- Genre: Late-night talk show
- Created by: Nikki Glaser; Sara Schaefer; Rob Anderson;
- Presented by: Nikki Glaser; Sara Schaefer;
- Country of origin: United States
- Original language: English
- No. of seasons: 2
- No. of episodes: 24

Production
- Executive producers: Brent Haynes; Kim Gamble; Nick Predescu; Nikki Glaser; Sara Schaefer; Shane Tilston;
- Running time: 20 to 23 minutes

Original release
- Network: MTV
- Release: January 29 – October 29, 2013

= Nikki & Sara Live =

Nikki & Sara Live is an American late night talk show hosted by comedians Nikki Glaser and Sara Schaefer. Glaser, Schaefer and Kim Gamble served as the show's executive producers. The series premiered on January 29, 2013, on the American cable television network MTV. Nikki & Sara Live was canceled on October 29, 2013.

==Production==
Brian McCann served as the show's head writer for most of the first season. Kim Gamble has served as showrunner for both the first and second season.

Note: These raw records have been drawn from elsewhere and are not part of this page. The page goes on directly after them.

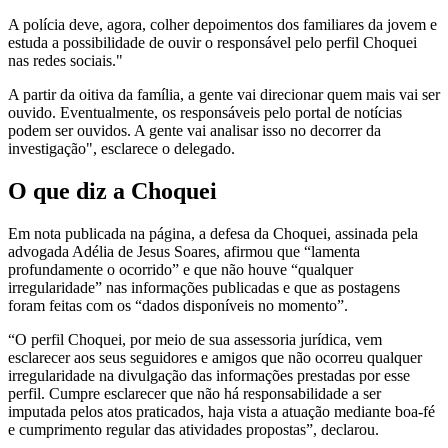
A polícia deve, agora, colher depoimentos dos familiares da jovem e
estuda a possibilidade de ouvir o responsável pelo perfil Choquei
nas redes sociais."
A partir da oitiva da família, a gente vai direcionar quem mais vai ser
ouvido. Eventualmente, os responsáveis pelo portal de notícias
podem ser ouvidos. A gente vai analisar isso no decorrer da
investigação", esclarece o delegado.
O que diz a Choquei
Em nota publicada na página, a defesa da Choquei, assinada pela
advogada Adélia de Jesus Soares, afirmou que “lamenta
profundamente o ocorrido” e que não houve “qualquer
irregularidade” nas informações publicadas e que as postagens
foram feitas com os “dados disponíveis no momento”.
“O perfil Choquei, por meio de sua assessoria jurídica, vem
esclarecer aos seus seguidores e amigos que não ocorreu qualquer
irregularidade na divulgação das informações prestadas por esse
perfil. Cumpre esclarecer que não há responsabilidade a ser
imputada pelos atos praticados, haja vista a atuação mediante boa-fé
e cumprimento regular das atividades propostas”, declarou.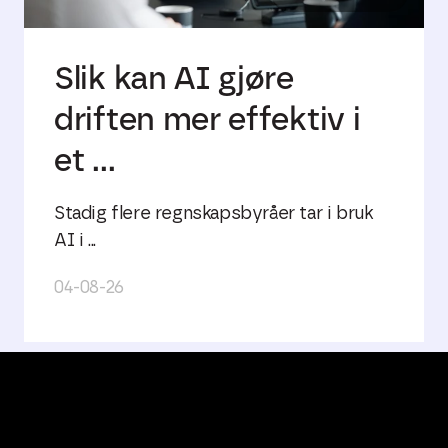
Slik kan AI gjøre
driften mer effektiv i
et ...
Stadig flere regnskapsbyråer tar i bruk
AI i ...
04-08-26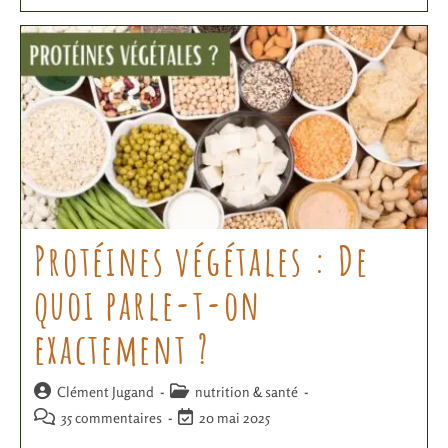
Protéines végétales : De
quoi parle-t-on
exactement ?
Clément Jugand
nutrition & santé
35 commentaires
20 mai 2025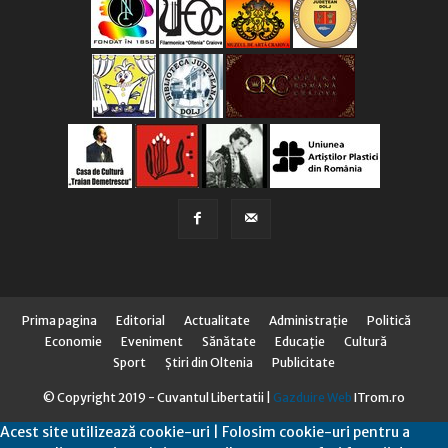
Prima pagina
Editorial
Actualitate
Administraţie
Politică
Economie
Eveniment
Sănătate
Educaţie
Cultură
Sport
Știri din Oltenia
Publicitate
© Copyright 2019 - Cuvantul Libertatii |
Gazduire Web
ITrom.ro
Acest site utilizează cookie-uri | Folosim cookie-uri pentru a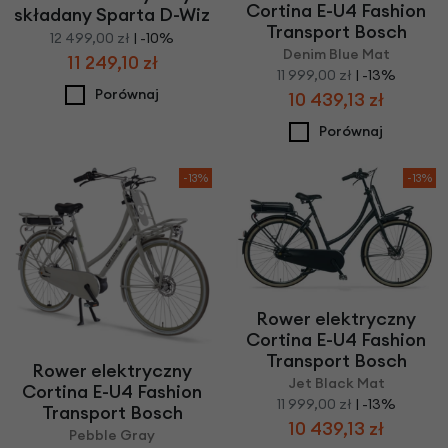
Cortina E-U4 Fashion
składany Sparta D-Wiz
Transport Bosch
12 499,00 zł
| -10%
Denim Blue Mat
11 249,10 zł
11 999,00 zł
| -13%
Porównaj
10 439,13 zł
Porównaj
-13%
-13%
Rower elektryczny
Cortina E-U4 Fashion
Transport Bosch
Rower elektryczny
Jet Black Mat
Cortina E-U4 Fashion
11 999,00 zł
| -13%
Transport Bosch
10 439,13 zł
Pebble Gray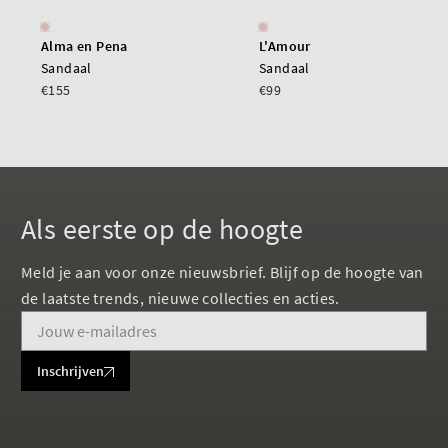
Alma en Pena
L'Amour
Sandaal
Sandaal
€155
€99
Als eerste op de hoogte
Meld je aan voor onze nieuwsbrief. Blijf op de hoogte van
de laatste trends, nieuwe collecties en acties.
Inschrijven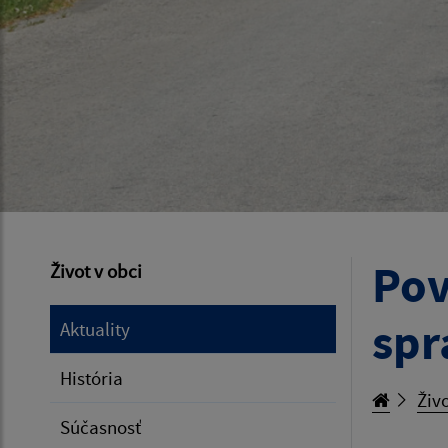
Pov
Život v obci
spr
Aktuality
História
Živo
Súčasnosť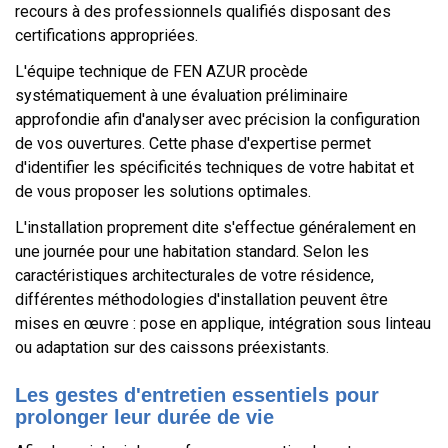
recours à des professionnels qualifiés disposant des
certifications appropriées.
L'équipe technique de FEN AZUR procède
systématiquement à une évaluation préliminaire
approfondie afin d'analyser avec précision la configuration
de vos ouvertures. Cette phase d'expertise permet
d'identifier les spécificités techniques de votre habitat et
de vous proposer les solutions optimales.
L'installation proprement dite s'effectue généralement en
une journée pour une habitation standard. Selon les
caractéristiques architecturales de votre résidence,
différentes méthodologies d'installation peuvent être
mises en œuvre : pose en applique, intégration sous linteau
ou adaptation sur des caissons préexistants.
Les gestes d'entretien essentiels pour
prolonger leur durée de vie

Glaser and Schaefer have hosted a weekly podcast, "You Had to Be There," since January 2011. While Glaser and Schaefer were partaking in an interview on Katie Couric's talk show, Katie, Couric surprised the duo with the news about the series' second season renewal, with the second and final season premiering July 30, 2013.

==Episodes==

| Season | Episodes |  | Originally released |  |
| First released | Last released |
| 1 | 12 |  | January 29, 2013 | April 16, 2013 |
| 2 | 12 |  | July 30, 2013 | October 29, 2013 |

===Season 1 (2013)===

| No. overall | No. in season | Guest | Original release date |
|---|---|---|---|
| 1 | 1 | Kesha | January 29, 2013 |
| 2 | 2 | Jenny McCarthy | February 5, 2013 |
| 3 | 3 | Shay Mitchell | February 12, 2013 |
| 4 | 4 | Alison Brie | February 19, 2013 |
| 5 | 5 | Phillip Phillips | February 26, 2013 |
| 6 | 6 | Jenni "JWoww" Farley | March 5, 2013 |
| 7 | 7 | Jessica Alba | March 12, 2013 |
| 8 | 8 | Jay Sean | March 19, 2013 |
| 9 | 9 | Max Irons | March 26, 2013 |
| 10 | 10 | Kal Penn | April 2, 2013 |
| 11 | 11 | Ashley Tisdale | April 9, 2013 |
| 12 | 12 | Olly Murs | April 16, 2013 |

===Season 2 (2013)===

| No. overall | No. in season | Guest(s) | Original release date |
|---|---|---|---|
| 13 | 1 | Christopher Mintz-Plasse | July 30, 2013 |
| 14 | 2 | Logan Lerman | August 6, 2013 |
| 15 | 3 | Krewella | August 13, 2013 |
| 16 | 4 | Amy Schumer and Ariana Grande | August 20, 2013 |
| 17 | 5 | Iggy Azalea and One Direction | August 27, 2013 |
| 18 | 6 | A$AP Rocky | September 3, 2013 |
| - | - | Best of Nikki and Sara Live! | September 10, 2013 |
| 19 | 7 | Austin Mahone | September 17, 2013 |
| 20 | 8 | Jason Derulo and Cher Lloyd | September 24, 2013 |
| 21 | 9 | Justin Timberlake and Grace Helbig | October 1, 2013 |
| 22 | 10 | Daniel Radcliffe and the cast of Super Fun Night | October 8, 2013 |
| 23 | 11 | Ashley Rickards and Justin Long | October 22, 2013 |
| 24 | 12 | Johnny Knoxville, Jimmy Fallon, Regis Philbin, Arsenio Hall, Chris Hardwick, and Icona Pop | October 29, 2013 |

==Reception==
The series has received positive reviews. Anna Brand of The Daily Beast cited hosts Nikki Glaser and Sara Schaefer's "refreshing lack of diva behavior," "harmless sarcasm," and real-life "closeness" as crucial elements to the success of the show, which she deemed "late-night TV's best-kept secret." Jezebel writer Erin Gloria Ryan called the show "pretty great, like having a slumber party with the girls you thought you were never cool enough to be friends in high school with but who turn out to be super nice."